O significado de Zheng Junxi

Minha Juventude Fluida Como a Água Síndrome do Segundo Ano do Ensino Fundamental 1143 palavras 2026-03-04 04:58:04

Quando voltei para o dormitório, encontrei Lina chorando de verdade.

A família de Lina tinha boas condições, e desde pequena ela sempre foi tratada com muito carinho. Crescendo nesse ambiente, ela tinha uma personalidade muito mais aberta do que a nossa, e quando ficava triste, chorava sem se preocupar.

As garotas do dormitório ao lado bateram na parede com alguma coisa para protestar. Entre meninas, esses pequenos jogos de intriga são comuns, especialmente numa escola de artes, onde os desentendimentos são quase uma regra.

Eu e as outras duas colegas tentamos consolar Lina, uma de cada vez, mas não adiantou muito. Ela chorava até ficar sem fôlego, tomava um copo de água e voltava a abraçar o travesseiro, soluçando.

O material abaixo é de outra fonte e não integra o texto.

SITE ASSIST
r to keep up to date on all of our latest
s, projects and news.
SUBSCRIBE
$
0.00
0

Foi só depois, ouvindo o relato da Tang, minha colega do beliche de cima, que entendi direito o motivo do sofrimento de Lina: era por causa de Junxi.

O que aconteceu foi o seguinte: naquela noite, Junxi publicou uma mensagem simples em sua rede social: “Quero te ver.”

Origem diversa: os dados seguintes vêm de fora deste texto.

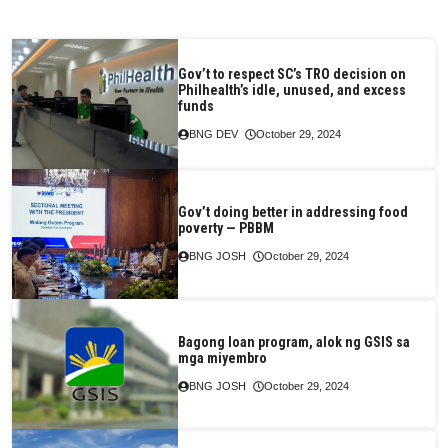
Gov’t to respect SC’s TRO decision on
Philhealth’s idle, unused, and excess
funds
BNG DEV
October 29, 2024
Gov’t doing better in addressing food
poverty — PBBM
BNG JOSH
October 29, 2024
Bagong loan program, alok ng GSIS sa
mga miyembro
BNG JOSH
October 29, 2024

Todos entenderam que aquilo significava que ele estava apaixonado. Desde que ele tinha aberto aquela conta, era a primeira vez que expressava seus sentimentos, mesmo de forma tão sutil.

Lina então foi procurá-lo para perguntar e, diante de várias pessoas, Junxi respondeu que só a via como amiga.

Foi aí que Lina começou a chorar e não parou mais.

Eu sempre soube da existência da conta de Junxi, mas nunca tive coragem de segui-lo. Nas noites de insônia, eu pegava o telefone e espiava sua página em segredo. Naquela época, jamais imaginei que um dia faria parte da vida dele.

Isso porque, entre as mensagens que ele me enviou, uma delas tinha exatamente as mesmas palavras: “Quero te ver.”

Justo nesse momento, meu telefone tocou. O nome de Junxi apareceu na tela. Hesitei, levantei-me e saí do quarto, mas o choro de Lina ecoava atrás de mim. Não tive escolha a não ser recusar a chamada e mandei uma mensagem: “Falamos mais tarde.”

Eu precisava estar lá por Lina. Sempre fomos as mais próximas no dormitório, e mesmo que eu não pudesse ajudá-la muito naquele momento, não podia deixá-la sozinha — do mesmo jeito que ela nunca me abandonou nos meus momentos difíceis.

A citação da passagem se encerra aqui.